Preparing For The After Nash: Captains Courageous?
With the chances of Rick Nash leaving the Blue Jackets this offseason seeming to grow by the minute, it's not a surprise that the national media is starting to wonder about the consequences of such a change for the Blue Jackets.
Over at Pro Hockey Talk, Ryan Dadoun wonders if Jack Johnson might be the natural fit to take over the Captaincy. It's certainly not unheard of to give the leadership position to a player who is relatively new to the club - especially when leadership issues have been an open question for the club in the past.
Since joining the team, Johnson has certainly shown he has bought into the team both in terms of his play on ice and his willingness to embrace the room. He's reached out to the community since the night he landed back in the Midwest, and fans have reached out wholeheartedly.
He's young, he's signed to a fairly solid deal, and he'll likely be a top pairing d-man for the team for the prime of his career. But is he the best option for the "C" next season?

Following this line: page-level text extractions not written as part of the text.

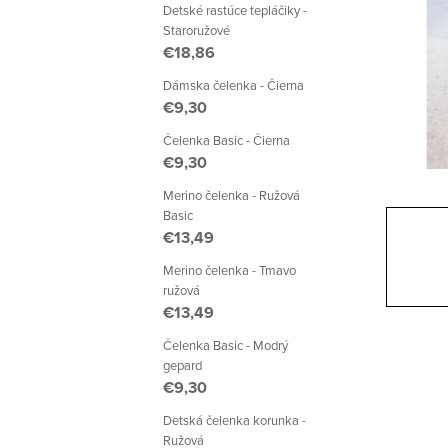
a
Detské rastúce tepláčiky -
Staroružové
n
€18,86
e
Dámska čelenka - Čierna
€9,30
l
Čelenka Basic - Čierna
€9,30
Merino čelenka - Ružová
Basic
€13,49
Merino čelenka - Tmavo
ružová
€13,49
Čelenka Basic - Modrý
gepard
€9,30
Detská čelenka korunka -
Ružová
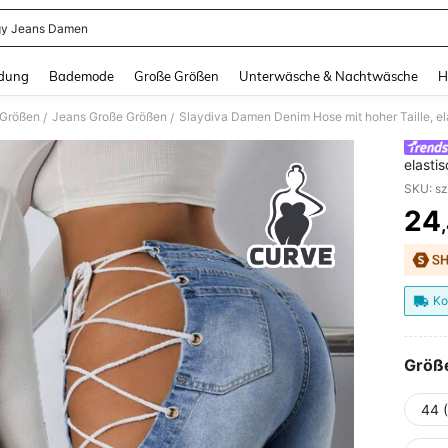
y Jeans Damen
and down arrow keys to navigate search Zuletzt gesucht and Suche und Finde. Pr
dung
Bademode
Große Größen
Unterwäsche & Nachtwäsche
H
 Größen
Jeans Große Größen
/
/
elasti
Passfo
SKU: s
24
PR
Ko
Größ
44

It's worth pointing out that despite the trend of late in cities like Pittsburgh, Washington, and Vancouver, the captain does not have to be (and perhaps should not be) the team's highest paid player or leading scorer. The position of captain is one of inspiration, but inspiration and leadership in the room needs to be about more than the ability to score a goal.

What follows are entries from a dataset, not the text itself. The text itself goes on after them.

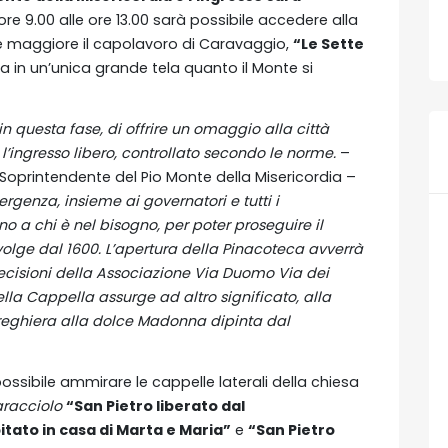
ore 9.00 alle ore 13.00 sarà possibile accedere alla
e maggiore il capolavoro di Caravaggio,
“Le Sette
a in un’unica grande tela quanto il Monte si
in questa fase, di offrire un omaggio alla città
l’ingresso libero, controllato secondo le norme.
–
 Soprintendente del Pio Monte della Misericordia –
ergenza, insieme ai governatori e tutti i
o a chi è nel bisogno, per poter proseguire il
olge dal 1600.
L’apertura della Pinacoteca avverrà
cisioni della Associazione Via Duomo Via dei
lla Cappella assurge ad altro significato, alla
preghiera alla dolce Madonna dipinta dal
ossibile ammirare le cappelle laterali della chiesa
Caracciolo
“San Pietro liberato dal
itato in casa di Marta e Maria”
e
“San Pietro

It's worth considering that Columbus is going to be heading into a period of major upheaval, where the entire organization is going to be remade from the inside out. A player who can not only offer a steady hand on the ice but will be able to offer experience and perspective through the team's changes next season will be key. Both the players who will remain on the club and any new additions through the draft, trades, or free agency will need to come together and be offered guidance through all the changes, successes, and struggles yet to come.
It's also worth asking if the next captain of the Blue Jackets should be a long term choice, or a player to guide the team through this transition and then give the post to (we hope) a successful member of the team's new blood, much like Doug Weight's role on the Islanders or Chris Clark's tenure in Washington.
If the team decides on the transitional role, barring a better candidate coming into the room through other acquisitions, Vinny Prospal seems like the natural fit. Prospal has experience with young teams going through growing pains in Tampa Bay and the New York Rangers. He's seen a team fall a part during his brief stay in Anaheim, and he's gone through his mudhole of a season, yet embraced the challenge and made the decision to commit to the franchise's future. Let him put a steady hand on the wheel, and once the franchise is on track, he'll likely be ready to step away from the ice and move to the next phase of his career.
Looking at a longer term option, on the other hand, Prospal could still be a major role in the leadership group, but the C is likely going to another player. Johnson is a strong candidate, but several other players also could step up to fill the role.
James Wisniewski, like Johnson, came into the team this season, and is equally committed to the future of the franchise. Seeking to build a winner in the city where he has committed to stay, Wiz has been vocal in the room even when unable to play, and perhaps his best sign of leadership was the way he chose to mentor John Moore and David Savard during his suspension. Having played in Chicago through the heart of their rebuild, he was traded prior to the team's cup run, but still was a part of the room through much of their growth into that championship quality team.
R.J. Umberger has shown a level of emotional engagement and passion on the ice that has, at times, been brought up by fans as a contrast to the more cerebral demeanor of Nash. Living full time in Columbus, he has acted as a leader on and off ice since his arrival, but he will also be associated with the Howson administration at a certain level - he was a silver lining in dark clouds, but can he separate himself from the past frustrations and help to bring the franchise around? His experiences in Philadelphia before arriving in Columbus gave him experience with both feast and famine, but they also came with one of the NHL's best coaches at the helm - an area that remains an open question mark in Columbus next season.
Finally, a dark horse candidate to consider is Derek Dorsett. A career Blue Jacket, he has never been part of a truly winning organization, but he has made a deep commitment to Columbus - like Umberger, it is his year round home. Having raised his game from "lightweight fighter / agitator" to trusted checking forward, penalty killer, and regular contributor, we've seen him mature both as a player and an adult over the last several years. Dorsett is an RFA this offseason, but it's almost certain that we'll see him re-signed in Columbus before the end of this summer. If a player like Prospal is going to be a key leader over the next season or two, Dorsett is the voice of the team's future - a player who is likely to see through the younger players' growth and helping to set the tone of what it means to play for the Union Blue.
It's a lot to consider - and it's fair to say that there may not really be a "right" or "wrong" answer. Each brings unique assets to the table. Each is likely to keep contributing to the makeup of the team on and off ice regardless of a few extra scraps of fabric.
But it's the face of the franchise. It's the player who would likely have a big role in the 2013 all star game. It's the player who the team's coaching staff, front office, and players will look to as the light to help carry them through the long night and provide the beacon of hope, once again, to the city.
The Blue Jackets don't just need a leader....they need a hero.
Who will it be?
If Rick Nash should leave, who would you like to see as the next captain of the Columbus Blue Jackets?